The most basic network element in a SONET network is the terminal multiplexer, which multiplexes incoming non-SONET signals (for example, PDH DS1 or DS3 signals) onto a higher-speed SONET link. A simple SONET network could consist of two terminal multiplexers connected by a fibre link. For distances greater than can be accommodated by a single fibre run, an optical regenerator can be used to reconstruct and amplify the signals where necessary. Other elements in a basic SONET network could include an add drop multiplexer (ADM) which incorporates the necessary hardware to access the multiplexed data stream and insert individual channels into it or extract them from it, while allowing other traffic to pass through the multiplexer unchanged. Cross-connect network elements may also be deployed within the network, and are used to switch, combine or redirect data signals. All of these network elements are section terminating equipment (STE), and all except the optical regenerator are line terminating equipment (LTE). Any elements that connect a non-SONET signal to a SONET network are path terminating equipment (PTE). The diagram below illustrates the various layers.


Section, line and path layers in a SONET network

Section, line and path layers in a SONET network


Various SONET architectures may be used that are designed to make the best use of the available bandwidth while ensuring that sufficient redundancy is built into the network to maintain connectivity even in the event of a failure somewhere in the network, thus preventing loss of service. The simplest of these architectures is a point-to-point system that incorporates Linear Automatic Protection Switching (or just Linear APS). The system employs two fibre pairs, one working pair and one protection pair (this is sometimes called 1+1 architecture). Both pairs carry the same data simultaneously, with the protection pair providing the required redundancy.
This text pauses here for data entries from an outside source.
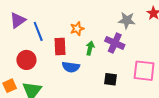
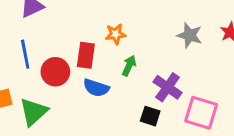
blue line: (38, 31) -> (25, 54), moved
purple cross: (115, 43) -> (168, 87), moved
red circle: (26, 60) -> (55, 72), moved

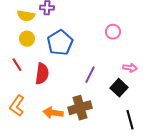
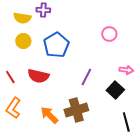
red line: (17, 65) -> (10, 77), moved
red semicircle: (42, 74) -> (38, 76), turned 95
orange arrow: (53, 113) -> (49, 115), turned 36

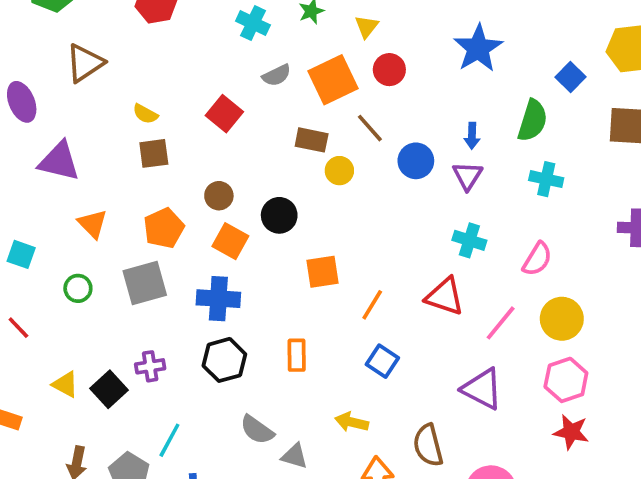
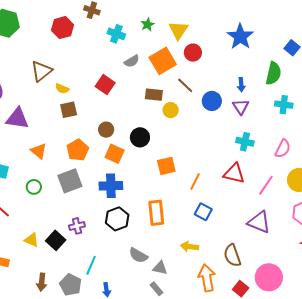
yellow triangle: (367, 27) -> (178, 30), size x1.5
brown triangle: (85, 63) -> (41, 71), moved
orange rectangle: (297, 355) -> (156, 213), size x1.4

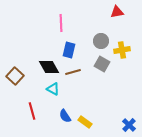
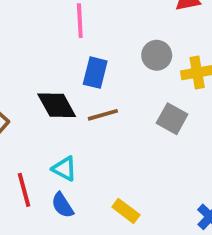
gray square: (102, 64) -> (172, 119), moved
cyan triangle: (53, 89) -> (64, 169), moved
blue semicircle: (65, 116) -> (62, 205), moved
In order to reduce the likelihood of both fibre pairs being affected by the same problem at the same time, the pairs may be routed via different physical locations (a principle referred to as route diversity).

Switching may be either unidirectional or bidirectional. In unidirectional operation, if a problem occurs with one of the working pair fibres the corresponding fibre of the protection pair is used instead. In bidirectional operation, traffic in both directions must be carried on the same pair of fibres. In the event of a problem, all operations are switched from the working pair to the protection pair. The network elements at each end of the network link monitor the state of both the working pair and the protection pair circuits to determine if and when switching must occur. For reasons of economy, a variation on this architecture provides a single protection pair as backup for a number of working pairs (this is referred to as a 1:N architecture). In the event of two or more working pairs suffering failures at the same time, the working pair with the highest priority traffic is given preference.


A 1+1 linear automatic protection switching system

A 1+1 linear automatic protection switching system


SONET networks are often physically configured as rings, particularly within metropolitan areas. One widely used ring-based architecture is the Unidirectional Path-Switched Ring (UPSR). UPSR provides a two-fibre unidirectional path-switched ring in which traffic travels in both directions simultaneously. In the illustration below for example, traffic entering the network at node A and leaving the network at node C travels via the primary ring in a clockwise direction. A copy of the traffic is also transmitted in the anti-clockwise direction on the secondary (protection) ring.


A Unidirectional Path-Switched Ring (UPSR)

A Unidirectional Path-Switched Ring (UPSR)


Traffic entering the network at node C bound for node A also travels on the primary ring in a clockwise direction and on the protection ring in the anti-clockwise direction, completing the circuit between the two nodes (note that if the traffic between nodes A and C is utilising the full bandwidth of the primary ring, nodes B and D become simply pass-through nodes). If a broken fibre or some other failure affects the traffic on the primary ring, service will switch to the secondary ring. The exit node monitors the traffic on both rings, and can switch individual paths or tributaries between the primary and secondary ring independently of the entry node. Because no communication is required between the exit and entry nodes to enable switching to take place, the switching can take place much faster than is the case with line-switched systems. The illustration below shows the occurrence of a broken fibre between nodes B and C.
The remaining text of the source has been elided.